Mobile apps have always come through for me when I needed help - getting directions to a restaurant, identifying a song playing in a club and paying my bills.
But could they help me score a date?
A month ago, I downloaded three mobiledating apps to my iPhone: Paktor, Surf-face and Love Out Loud Asia (Lola, for short). ESynchrony is available only on Android phones, so I gave it a miss.
The profiles on Paktor and Surf-face were mixed and varied. Some were downright weird. There were pictures of men posing with stuffed toys; dressed up as characters (think Austin Powers and Snow White); with their wives and children; and even wedding photos. Others chose to remain faceless, using snaps of cars or animals as their profile picture. I passed on all those men.
Of the three apps, I had the most success with Paktor: Out of the 13 matches I got, I chatted up four and, eventually, met two of them.

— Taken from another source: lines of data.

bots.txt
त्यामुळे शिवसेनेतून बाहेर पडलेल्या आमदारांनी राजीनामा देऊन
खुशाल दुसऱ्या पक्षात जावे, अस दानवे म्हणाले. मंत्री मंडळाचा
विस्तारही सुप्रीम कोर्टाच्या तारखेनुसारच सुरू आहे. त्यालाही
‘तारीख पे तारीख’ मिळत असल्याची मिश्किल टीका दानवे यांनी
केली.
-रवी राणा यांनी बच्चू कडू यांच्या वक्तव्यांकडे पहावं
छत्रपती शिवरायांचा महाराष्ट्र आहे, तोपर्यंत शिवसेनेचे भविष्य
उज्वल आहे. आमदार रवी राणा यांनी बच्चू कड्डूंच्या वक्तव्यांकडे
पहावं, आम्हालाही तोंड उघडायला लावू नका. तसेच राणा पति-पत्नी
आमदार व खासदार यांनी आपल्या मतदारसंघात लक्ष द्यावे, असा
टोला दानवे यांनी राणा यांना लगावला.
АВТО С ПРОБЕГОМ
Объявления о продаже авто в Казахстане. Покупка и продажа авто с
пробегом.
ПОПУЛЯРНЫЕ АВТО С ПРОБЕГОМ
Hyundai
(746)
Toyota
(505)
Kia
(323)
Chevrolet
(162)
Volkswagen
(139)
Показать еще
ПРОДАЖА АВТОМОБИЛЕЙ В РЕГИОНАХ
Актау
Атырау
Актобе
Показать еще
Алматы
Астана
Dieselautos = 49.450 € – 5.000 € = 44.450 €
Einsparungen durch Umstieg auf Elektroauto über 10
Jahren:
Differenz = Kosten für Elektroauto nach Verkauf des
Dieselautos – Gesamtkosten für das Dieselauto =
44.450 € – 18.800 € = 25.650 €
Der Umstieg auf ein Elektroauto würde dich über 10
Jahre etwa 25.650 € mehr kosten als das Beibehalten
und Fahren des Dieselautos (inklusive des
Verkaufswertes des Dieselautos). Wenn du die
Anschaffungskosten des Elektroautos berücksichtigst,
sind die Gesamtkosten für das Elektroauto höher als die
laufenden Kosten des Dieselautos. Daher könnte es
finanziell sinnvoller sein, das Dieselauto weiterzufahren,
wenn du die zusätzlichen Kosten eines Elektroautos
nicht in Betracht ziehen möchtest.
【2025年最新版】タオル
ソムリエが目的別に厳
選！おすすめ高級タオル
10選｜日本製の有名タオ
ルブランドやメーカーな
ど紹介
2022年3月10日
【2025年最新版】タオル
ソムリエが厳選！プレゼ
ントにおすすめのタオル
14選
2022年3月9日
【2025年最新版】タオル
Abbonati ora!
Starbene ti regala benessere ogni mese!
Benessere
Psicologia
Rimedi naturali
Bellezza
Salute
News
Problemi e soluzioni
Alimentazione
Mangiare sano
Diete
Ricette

One was a 35-year-old fitness instructor. After discovering our mutual interest in running, we met, at his suggestion, for an evening jog on Sentosa, followed by dinner. I was pleasantly surprised upon meeting him. He was tanned, fit and looked just like his photos on the app. He was also well-mannered and struck me as genuine and down-to-earth.
We had dinner at a food centre in Pasir Panjang and he offered to pay for it (we went Dutch). While we drove home separately, he texted me afterwards to make sure I got home safely.

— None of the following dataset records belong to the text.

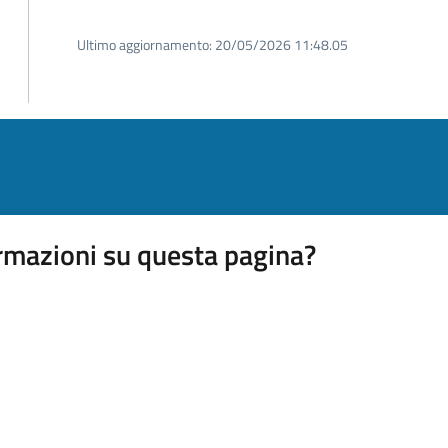
Ultimo aggiornamento:
20/05/2026 11:48.05
rmazioni su questa pagina?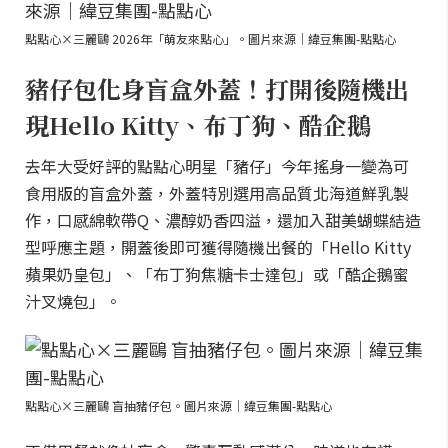
點點心×三麗鷗 2026年「萌友來點心」。圖片來源｜緯豆集團-點點心
豬仔包化身盲盒外蓋！打開後隨機出
現Hello Kitty、布丁狗、酷企鵝
去年大受好評的點點心明星「豬仔」今年搖身一變為可
食用版的盲盒外蓋，外蓋特別選用高品質北海道鮮乳製
作，口感綿軟帶Q、濃醇奶香四溢，還加入甜美蝴蝶結造
型呼應主題，開蓋後即可獲得隨機出餐的「Hello Kitty
蘋果奶皇包」、「布丁狗焦糖卡士達包」或「酷企鵝蜜
汁叉燒包」。
點點心×三麗鷗 盲抽豬仔包。圖片來源｜緯豆集團-點點心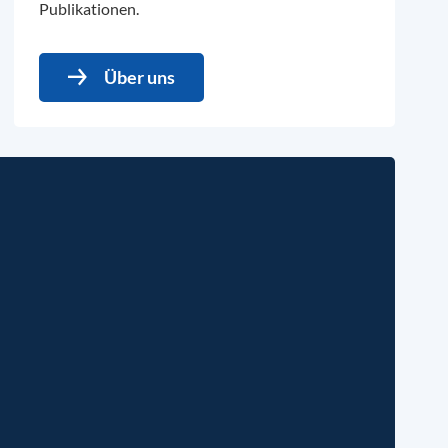
Publikationen.
Über uns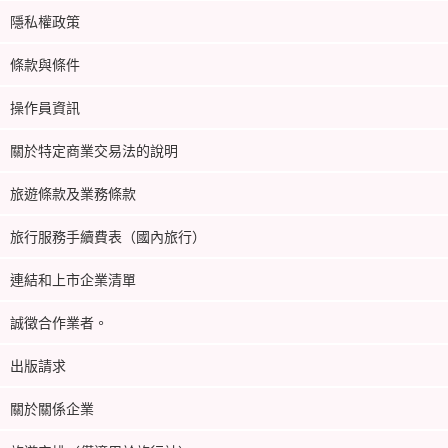
隱私權政策
條款與條件
操作員資訊
關於特定商業交易法的說明
旅遊條款及業務條款
旅行服務手續費表（國內旅行）
連結和上市企業清單
誠徵合作業者。
出版請求
關於關係企業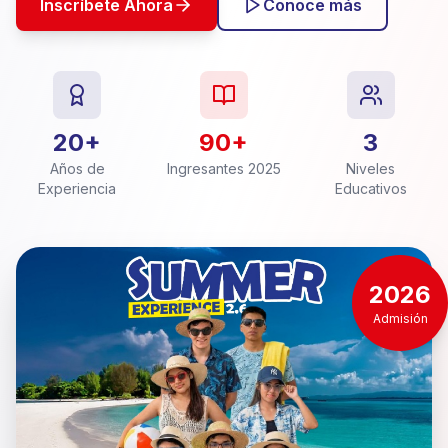
Inscríbete Ahora
Conoce más
20+
90+
3
Años de
Ingresantes 2025
Niveles
Experiencia
Educativos
2026
Admisión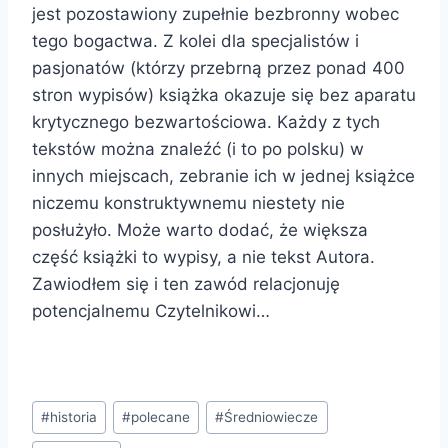
jest pozostawiony zupełnie bezbronny wobec
tego bogactwa. Z kolei dla specjalistów i
pasjonatów (którzy przebrną przez ponad 400
stron wypisów) książka okazuje się bez aparatu
krytycznego bezwartościowa. Każdy z tych
tekstów można znaleźć (i to po polsku) w
innych miejscach, zebranie ich w jednej książce
niczemu konstruktywnemu niestety nie
posłużyło. Może warto dodać, że większa
część książki to wypisy, a nie tekst Autora.
Zawiodłem się i ten zawód relacjonuję
potencjalnemu Czytelnikowi…
Tagi
#
historia
#
polecane
#
Średniowiecze
wpisu: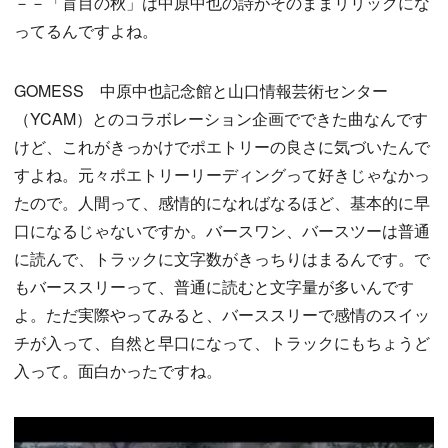
－－「盲目の秋」は中原中也の詩がそのままリリックにな
ってるんですよね。
GOMESS 中原中也記念館と山口情報芸術センター
（YCAM）とのコラボレーション企画でできた曲なんです
けど、これがきっかけでポエトリーの良さに気づいたんで
すよね。元々ポエトリーリーディングって好きじゃなかっ
たので。人間って、感情的になればなるほど、基本的に早
口になるじゃないですか。バースワン、バースツーは普通
に読んで、トラックに文字数がきっちりはまるんです。で
もバーススリーって、普通に読むと文字量が多いんです
よ。ただ実際やってみると、バーススリーで感情のスイッ
チが入って、自然と早口になって、トラックにもちょうど
入って。面白かったですね。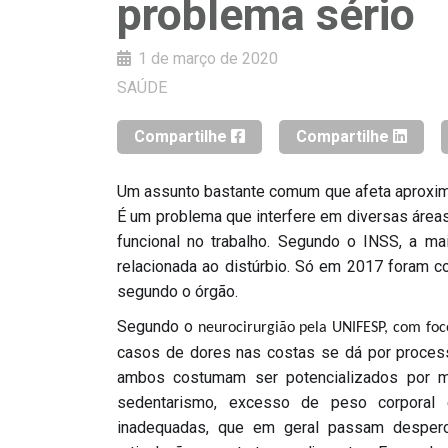
problema sério
1 de março de 2020
SAÚDE
Compartilhe
Compartilhe
Um assunto bastante comum que afeta aproxima
É um problema que interfere em diversas área
funcional no trabalho. Segundo o INSS, a ma
relacionada ao distúrbio. Só em 2017 foram co
segundo o órgão.
Segundo o
neurocirurgião pela UNIFESP, com foc
casos de dores nas costas se dá por process
ambos costumam ser potencializados por ma
sedentarismo, excesso de peso corporal 
inadequadas, que em geral passam desperc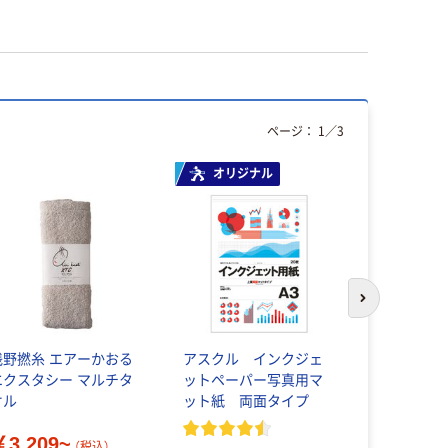
ページ：
1
／
3
オリジナル
アウトレッ
次のスライド
浅野撚糸 エアーかおる
アスクル インクジェ
【アウトレ
エクスタシー マルチタ
ットペーパー写真用マ
ット THE 
オル
ット紙 両面タイプ
ア） マイ
￥3,209~
（税込）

You can meet decent guys through a mobile app, I thought.
The second person I met through the app was a 31-year-old financial planner. We chatted after being matched and, seeing that we had two mutual friends, I decided it was safe for us to exchange telephone numbers.
He told me he liked clubbing at Zouk. So when I was there with friends one weekend, I texted him to ask if he was there too and we met at the bar. He was tall, lean and fair, and well-dressed in a suit jacket over T-shirt and jeans. He turned out to be very sociable and easy to get along with. He introduced me to his friends, all of them were wellspoken and friendly. From that first meeting, we continued to keep in touch and are now friends.
Meanwhile, on Lola, which asks users to suggest date ideas, I suggested dates such as grabbing a burger together, having a beer and catching a gig, and managed to score four matches.
I asked one of them, a 32-year-old photographer who looked pleasant enough in photos, out for a drink.
But he told me he had second thoughts about meeting face to face because he "felt ordinary" and had "low self-esteem".
We chatted a bit more, but he soon stopped replying to my messages completely.
Nor did I have much luck with Surf-face. I found one match - and it turned out to be someone I have already known for three years, a bank executive with whom I club occasionally.
He sent me a text message shortly after we were matched: "Do you live in a corn field? Because I would love to stalk you."
Yup, zero chance of romance there.
The majority of users on Surf-face are in their early 20s. At age 31, I felt that the dating pool was a tad too young for me.
After four weeks of mobile dating, did I find chemistry? Perhaps, in a platonic sense.
What I did find, though, was app-date fatigue.
My finger is cramping from swiping at men's pictures. Trawling through endless lists of singletons (or supposed singletons) is just too time-consuming.
I'm throwing in the towel. For now, I remain happily unattached.